◆ Task requirements: Quote the entries below from the line with "located on the" through the line with "and shoreline, Auberge", both ends included, and only those lines.

◆ Material to process:
______________________________
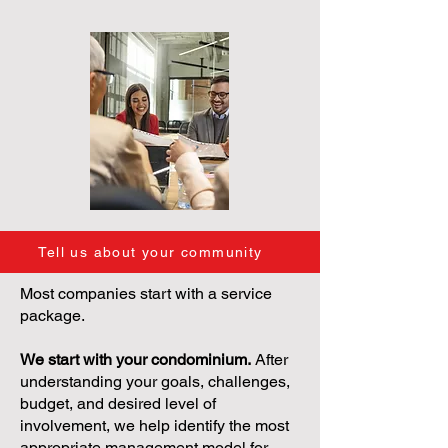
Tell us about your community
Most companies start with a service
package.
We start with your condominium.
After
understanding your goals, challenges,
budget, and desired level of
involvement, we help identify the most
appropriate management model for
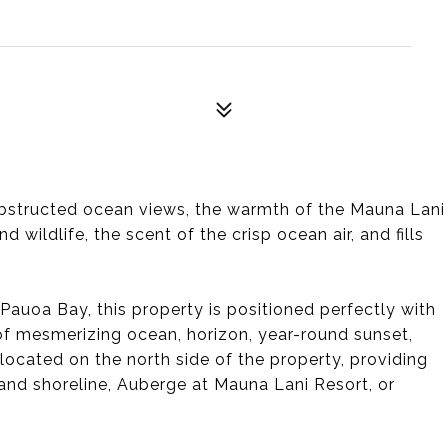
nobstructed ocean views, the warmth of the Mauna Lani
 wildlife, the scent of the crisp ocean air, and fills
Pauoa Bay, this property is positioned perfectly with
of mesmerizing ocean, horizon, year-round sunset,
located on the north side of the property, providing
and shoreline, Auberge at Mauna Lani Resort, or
______________________________
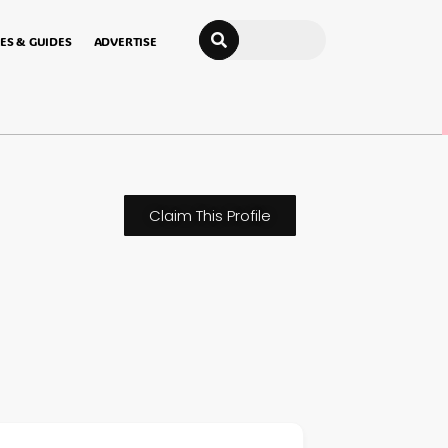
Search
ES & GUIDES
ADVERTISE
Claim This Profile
______________________________
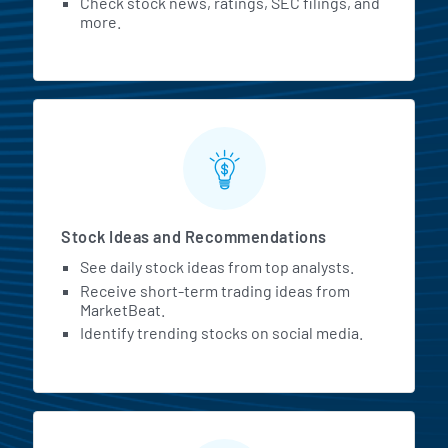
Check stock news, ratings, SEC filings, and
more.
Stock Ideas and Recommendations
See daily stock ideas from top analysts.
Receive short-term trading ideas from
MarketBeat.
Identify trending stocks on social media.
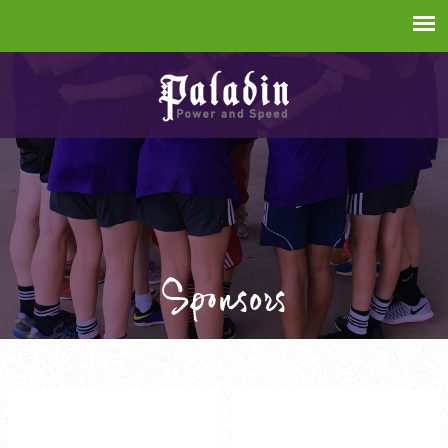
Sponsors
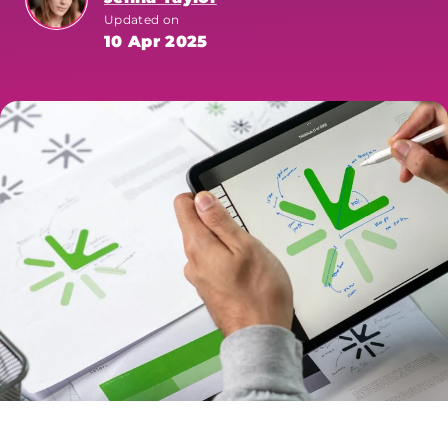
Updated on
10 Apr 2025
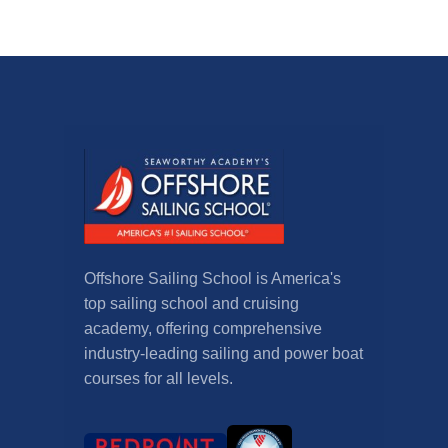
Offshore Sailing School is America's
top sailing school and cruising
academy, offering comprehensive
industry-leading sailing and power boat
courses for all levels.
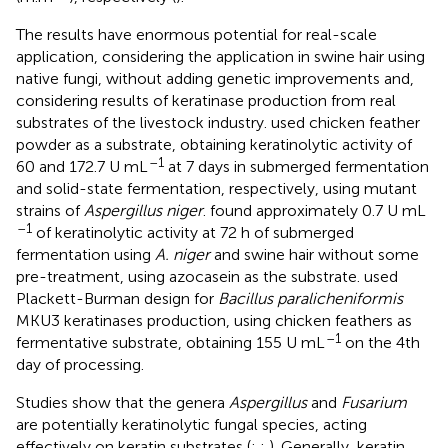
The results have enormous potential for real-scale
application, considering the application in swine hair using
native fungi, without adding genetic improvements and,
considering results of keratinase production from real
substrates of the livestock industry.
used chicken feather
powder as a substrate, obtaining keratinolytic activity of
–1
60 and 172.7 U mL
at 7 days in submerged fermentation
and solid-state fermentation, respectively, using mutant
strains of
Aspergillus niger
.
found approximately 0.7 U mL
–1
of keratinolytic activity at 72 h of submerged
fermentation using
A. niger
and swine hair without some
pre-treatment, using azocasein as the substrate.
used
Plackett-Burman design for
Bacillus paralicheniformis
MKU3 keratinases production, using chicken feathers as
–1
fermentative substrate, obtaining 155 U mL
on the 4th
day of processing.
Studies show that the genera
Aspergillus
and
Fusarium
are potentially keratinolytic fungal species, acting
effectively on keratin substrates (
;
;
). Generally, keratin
______________________________
◆ Written response:
located on the north side of the property, providing
and shoreline, Auberge at Mauna Lani Resort, or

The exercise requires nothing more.